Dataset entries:
◆ ◆ ◆ ◆
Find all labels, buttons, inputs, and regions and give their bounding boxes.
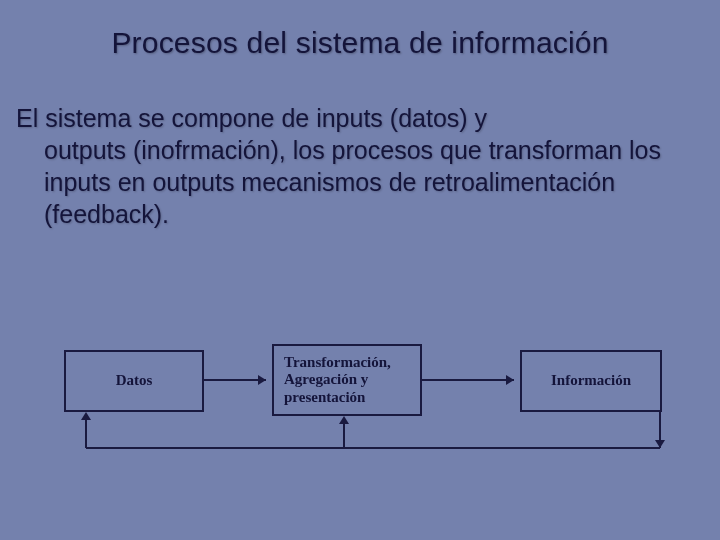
body-rest: outputs (inofrmación), los procesos que … — [16, 134, 702, 230]
slide-body: El sistema se compone de inputs (datos) … — [0, 60, 720, 230]
svg-marker-5 — [655, 440, 665, 448]
body-line-1: El sistema se compone de inputs (datos) … — [16, 104, 487, 132]
slide-title: Procesos del sistema de información — [0, 0, 720, 60]
svg-marker-3 — [506, 375, 514, 385]
svg-marker-1 — [258, 375, 266, 385]
process-diagram: Datos Transformación, Agregación y prese… — [0, 330, 720, 510]
svg-marker-10 — [339, 416, 349, 424]
svg-marker-8 — [81, 412, 91, 420]
diagram-arrows — [0, 330, 720, 510]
◆ ◆ ◆ ◆
**WHAT NEEDS TO BE DONE:** The answer is every line in the data where the word "body" appears.

**RESULT OF THE TASK:**
body-rest: outputs (inofrmación), los procesos que … — [16, 134, 702, 230]
slide-body: El sistema se compone de inputs (datos) … — [0, 60, 720, 230]
body-line-1: El sistema se compone de inputs (datos) … — [16, 104, 487, 132]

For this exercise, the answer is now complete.